→ **THE PROBLEM**: Repeat the records below exactly as they appear, leaving out any pictures.

--- DATA LISTING ---

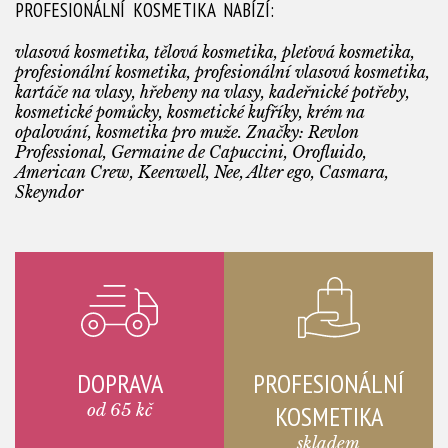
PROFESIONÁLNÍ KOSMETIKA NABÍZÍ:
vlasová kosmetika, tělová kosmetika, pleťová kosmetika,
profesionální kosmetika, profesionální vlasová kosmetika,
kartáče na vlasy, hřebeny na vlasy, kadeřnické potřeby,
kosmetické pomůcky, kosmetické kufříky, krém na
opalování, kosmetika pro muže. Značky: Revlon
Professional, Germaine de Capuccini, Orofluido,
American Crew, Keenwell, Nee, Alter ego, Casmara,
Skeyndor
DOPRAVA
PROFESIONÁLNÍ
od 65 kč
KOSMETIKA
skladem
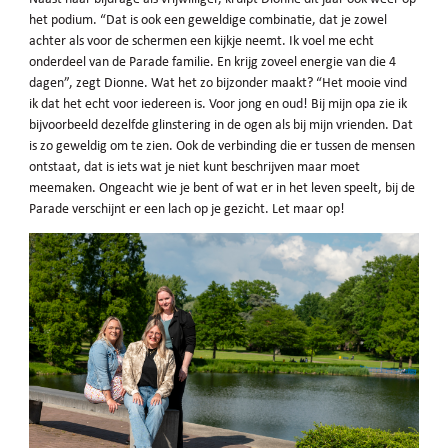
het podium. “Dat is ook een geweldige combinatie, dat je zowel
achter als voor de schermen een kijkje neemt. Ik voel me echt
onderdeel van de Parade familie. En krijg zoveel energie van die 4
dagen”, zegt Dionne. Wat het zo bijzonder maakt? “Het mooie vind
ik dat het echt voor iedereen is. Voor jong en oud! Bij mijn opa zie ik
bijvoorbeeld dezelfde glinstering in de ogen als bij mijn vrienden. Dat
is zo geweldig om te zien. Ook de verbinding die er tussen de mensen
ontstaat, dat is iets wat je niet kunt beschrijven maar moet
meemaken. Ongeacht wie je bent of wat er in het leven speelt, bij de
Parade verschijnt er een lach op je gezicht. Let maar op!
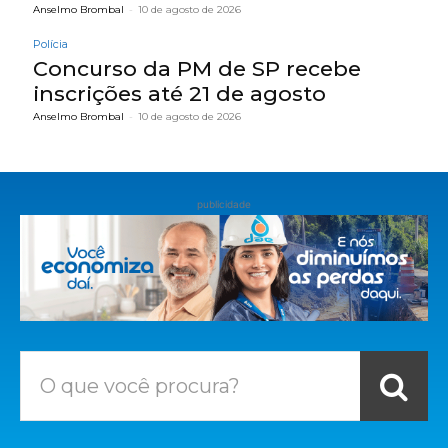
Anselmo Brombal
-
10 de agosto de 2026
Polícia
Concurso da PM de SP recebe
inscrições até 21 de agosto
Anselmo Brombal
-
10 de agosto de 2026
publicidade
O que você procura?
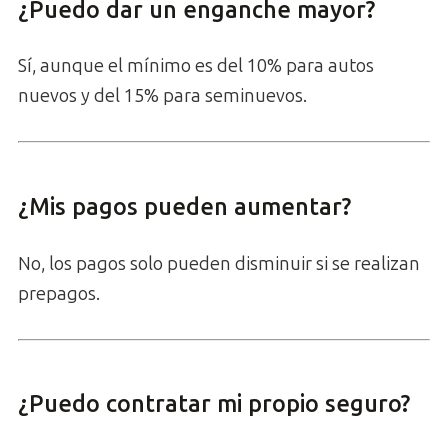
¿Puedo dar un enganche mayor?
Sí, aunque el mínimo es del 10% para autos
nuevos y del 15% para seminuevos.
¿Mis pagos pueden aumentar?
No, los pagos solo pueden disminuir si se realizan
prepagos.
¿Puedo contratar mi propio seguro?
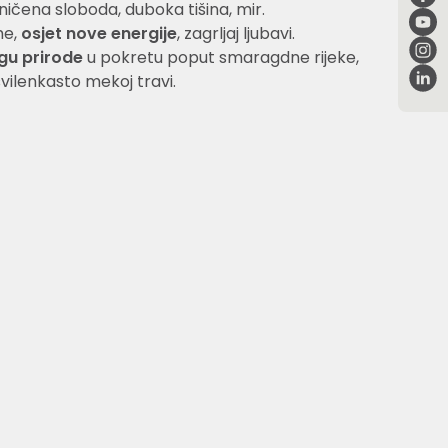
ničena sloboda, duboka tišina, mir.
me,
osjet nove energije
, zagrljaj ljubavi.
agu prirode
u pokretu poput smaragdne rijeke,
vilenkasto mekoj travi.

---

→ **YOUR RESPONSE**:
PROFESIONÁLNÍ KOSMETIKA NABÍZÍ:
vlasová kosmetika, tělová kosmetika, pleťová kosmetika,
profesionální kosmetika, profesionální vlasová kosmetika,
kartáče na vlasy, hřebeny na vlasy, kadeřnické potřeby,
kosmetické pomůcky, kosmetické kufříky, krém na
opalování, kosmetika pro muže. Značky: Revlon
Professional, Germaine de Capuccini, Orofluido,
American Crew, Keenwell, Nee, Alter ego, Casmara,
Skeyndor
DOPRAVA
PROFESIONÁLNÍ
od 65 kč
KOSMETIKA
skladem
het podium. “Dat is ook een geweldige combinatie, dat je zowel
achter als voor de schermen een kijkje neemt. Ik voel me echt
onderdeel van de Parade familie. En krijg zoveel energie van die 4
dagen”, zegt Dionne. Wat het zo bijzonder maakt? “Het mooie vind
ik dat het echt voor iedereen is. Voor jong en oud! Bij mijn opa zie ik
bijvoorbeeld dezelfde glinstering in de ogen als bij mijn vrienden. Dat
is zo geweldig om te zien. Ook de verbinding die er tussen de mensen
ontstaat, dat is iets wat je niet kunt beschrijven maar moet
meemaken. Ongeacht wie je bent of wat er in het leven speelt, bij de
Parade verschijnt er een lach op je gezicht. Let maar op!
Anselmo Brombal
-
10 de agosto de 2026
Polícia
Concurso da PM de SP recebe
inscrições até 21 de agosto
Anselmo Brombal
-
10 de agosto de 2026
publicidade
O que você procura?
¿Puedo dar un enganche mayor?
Sí, aunque el mínimo es del 10% para autos
nuevos y del 15% para seminuevos.
¿Mis pagos pueden aumentar?
No, los pagos solo pueden disminuir si se realizan
prepagos.
¿Puedo contratar mi propio seguro?
ničena sloboda, duboka tišina, mir.
me,
osjet nove energije
, zagrljaj ljubavi.
agu prirode
u pokretu poput smaragdne rijeke,
vilenkasto mekoj travi.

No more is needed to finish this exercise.